To extend this to be timely and relevant, I setup a GitHub Actions workflow that grabs the upcoming week's alerts and sends a text message using Twilio to notify me when I get into work on Mondays what is upcoming in the week. This is going to walk through how that workflow was implemented
Setup Twilio
For notice, Twilio offers a free trial but afterwards a phone number usually only costs $1.00 a month and $0.0075 per SMS. If you don't have a Twilio account, go through the how to use your free trial account walkthrough.
Next, follow the steps in the Node Quickstart in the Twilio Docs to purchase a phone number and get the account SID and auth token. You can stop after the "Send an Outbound SMS Message with Node.js" step as that is all that is needed for this.
Create our data
Now, we will create a JSON file that will be where all of our events will be stored.
[
{
"title": "Doctors Appointment",
"date": [2020, 1, 25]
},
{
"title": "Dinner with Friends",
"date": [2020, 1, 25]
},
{
"title": "Movie Premiere",
"date": [2020, 1, 29]
},
{
"title": "Trip to California",
"date": [2020, 5, 20]
}
]
Each entry will have a title and date. Note the month which is the 2nd number in the array starts counting at 0. So 1 is February in this case.
The Node script
The script needs two external node modules: moment
to do some date math and twilio
to send the SMS using Twilio's APIs
npm init
npm install moment twilio
Then, the script is as follows
const fs = require("fs");
const path = require("path");
const moment = require("moment");
const twilio = require("twilio");
let thisWeekEvents = [];
// Dynamically load in the JSON
const countdowns = JSON.parse(
fs.readFileSync(path.join(__dirname, "..", "countdowns.json")).toString()
);
// Filter through all of the events taht are in the next 7 days from right now
countdowns.forEach((event) => {
let hoursTillEvent = moment(event.date).diff(moment(), "hours");
if (hoursTillEvent > -1 && hoursTillEvent < 24 * 7) {
thisWeekEvents.push(event);
}
});
// if we have events, start creating the body of the SMS message
if (thisWeekEvents.length > 0) {
let str = `This week's events (${moment().format("ll")})\n`;
thisWeekEvents.forEach((event) => {
str += "- " + event.title + "\n";
});
let client = twilio(process.env.twilio_sid, process.env.twilio_auth_token);
// then pass it through the twilio client and make the call
client.messages
.create({
body: str,
from: process.env.from_num,
to: process.env.to_num,
})
.then((message) => console.log(message))
.catch((err) => console.error(err));
}
Then be sure to bundle it down so when we push the code up to GitHub, all of the code is available. Check out Bundling NPM modules for use in GitHub Actions for a reference on how to do this.
GitHub Actions Workflow
Next we can setup a workflow file that will trigger this once a week.
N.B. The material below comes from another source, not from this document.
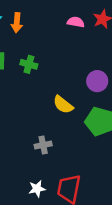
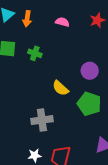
pink semicircle: (76, 22) -> (62, 22), moved
gray cross: (43, 145) -> (42, 120), size x1.5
name: Weekly Text Workflow
on:
schedule:
- cron: "0 12 * * 1" # 12PM UTC on Mondays -> 7AM ET
jobs:
send_text:
name: "Twilio Notification"
runs-on: ubuntu-latest
steps:
- uses: "actions/checkout@v2"
- name: "Send Text"
env:
twilio_sid: $
twilio_auth_token: $
from_num: $
to_num: $
run: node dist/index.js
The various credentials can be setup in the Secrets tab under the settings for the Repository.
Once deployed to GitHub, every Monday at 7AM ET, a message will appear on my phone letting me know what is upcoming in the week. This could be improved and extended in multiple ways including:
- Pulling from better data sources (Google Calendar / Outlook Calendars)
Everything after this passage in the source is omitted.